Assume a classical 3-tier system that has to cope with increasing or spiking load scenarios. For instance, a book shop implemented via a classical 3-tier architecture may face a suddenly increasing load before Christmas.
To cope with high load, the middle tier of the shop could simply reject incoming requests. However, this is problematic as the shop provider potentially looses the opportunity to make profit from additional customers.
As a second option, the shop provider could over-provision the middle tier of the book shop such that the shop can cope with unexpected high load scenarios. However, in times with lower load, the provider has to pay additional money for maintaining the shops' infrastructure while making less profit because of fewer customers.
A third option for the provider is to add additional hardware resources once observing load peaks and removing it again when load decreases. For this approach, the provider has to setup and maintain additional resources. This setup may take too long such that the high load situation could already be over (and customers are unsatisfied). Removing hardware resources after high load situations requires additional effort and costs.
To cope with the latter disadvantages, a fourth option is to move the whole book shop to a cloud computing environment. This environment could then take care of automatically and effectively adding and removing resources on demand.
While cloud computing environments can cope with the before-mentioned disadvantages, they still do not guarantee that the book shop will actually scale. The reason for this lack is that the classical 3-tier style does not provide information how the middle tier can utilize additional resources (on a software level). Therefore, the shop provider cannot be sure that cloud computing enables the middle tier to cope with a higher load at all. The same holds for option two and three as well.
In summary, we need to balance the following forces:
- The middle tier should be able to cope with increasing and decreasing load.
- The middle tier should always be able to serve its customers.
- The middle tier should be cost-efficient.
- Cloud computing environments have pre-defined characteristics that should be optimally utilized.
Implement the system as a 3-tier architecture with stateless middle tier. You can store state on the the other tiers. For instance, on you can store state on the data tier by using a normal database.
In the following figure, we provide the CAT type for Simplified SPOSAD:
The following scenario describes a typical dynamic behavior of systems implemented according to Simplified SPOSAD.
Scenario I: Scalability
Suddenly a high amount of customers begin to use a Simplified SPOSAD system operating in a cloud computing environment. The cloud environment duplicates middle tier components and begins to load-balance these.
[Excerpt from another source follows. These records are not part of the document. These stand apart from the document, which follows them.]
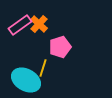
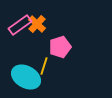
orange cross: moved 2 px left
yellow line: moved 1 px right, 2 px up
cyan ellipse: moved 3 px up
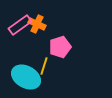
orange cross: rotated 18 degrees counterclockwise
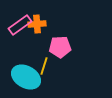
orange cross: rotated 30 degrees counterclockwise
pink pentagon: rotated 15 degrees clockwise
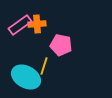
pink pentagon: moved 1 px right, 2 px up; rotated 15 degrees clockwise
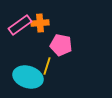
orange cross: moved 3 px right, 1 px up
yellow line: moved 3 px right
cyan ellipse: moved 2 px right; rotated 12 degrees counterclockwise
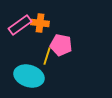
orange cross: rotated 12 degrees clockwise
yellow line: moved 10 px up
cyan ellipse: moved 1 px right, 1 px up
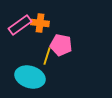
cyan ellipse: moved 1 px right, 1 px down
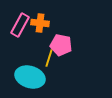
pink rectangle: rotated 25 degrees counterclockwise
yellow line: moved 2 px right, 2 px down
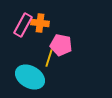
pink rectangle: moved 3 px right
cyan ellipse: rotated 12 degrees clockwise
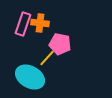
pink rectangle: moved 1 px up; rotated 10 degrees counterclockwise
pink pentagon: moved 1 px left, 1 px up
yellow line: moved 2 px left; rotated 24 degrees clockwise
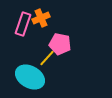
orange cross: moved 1 px right, 5 px up; rotated 30 degrees counterclockwise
This allows the system to cope with the high load. After a while, the load decreases again. The cloud environment, therefore, removes duplicated components again and stops load-balancing.
For implementing stateless middle tier components, component architectures like EJB have a dedicated support. For example, EJB allows to annotate components (sessions beans) by means of the @Stateless annotation.
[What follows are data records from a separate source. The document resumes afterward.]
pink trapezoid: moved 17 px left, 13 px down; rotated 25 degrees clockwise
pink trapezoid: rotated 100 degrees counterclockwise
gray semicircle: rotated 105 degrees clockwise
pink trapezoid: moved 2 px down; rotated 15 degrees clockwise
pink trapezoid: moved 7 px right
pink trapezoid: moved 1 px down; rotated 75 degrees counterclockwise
Note that Simplified SPOSAD does not only describe SaaS applications. It also relates to PaaS environments that host SaaS applications. For example, the database can be a PaaS service that is used by the data tier of the SaaS application.
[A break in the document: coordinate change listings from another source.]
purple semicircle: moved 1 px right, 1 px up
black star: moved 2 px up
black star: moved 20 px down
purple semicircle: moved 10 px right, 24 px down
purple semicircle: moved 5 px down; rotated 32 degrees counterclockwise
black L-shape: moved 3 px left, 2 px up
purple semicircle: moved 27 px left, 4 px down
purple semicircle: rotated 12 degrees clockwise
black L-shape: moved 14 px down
We also describe a the SPOSAD CAT, i.e., a version we did not simplify.
In CloudScale, we use Simplified SPOSAD as a running example for CATs.
We identified the following benefits for Simplified SPOSAD:
- The system becomes scalable by design.
We are aware of the following liabilities for Simplified SPOSAD:
- The middle tier becomes highly restricted because it forbids statefull components. Therefore, legacy systems may have problems to conform to Simplified SPOSAD.
Simplified SPOSAD includes the 3-tier architecture and Pipes-and-Filters architectural styles (for using load-balancers on the middle tier).
- Koziolek, Heiko. “The SPOSAD Architectural Style for Multi-tenant Software Applications.” In Proc. 9th Working IEEE/IFIP Conf. on Software Architecture (WICSA’11), Workshop on Architecting Cloud Computing Applications and Systems, 320–327. IEEE, 2011.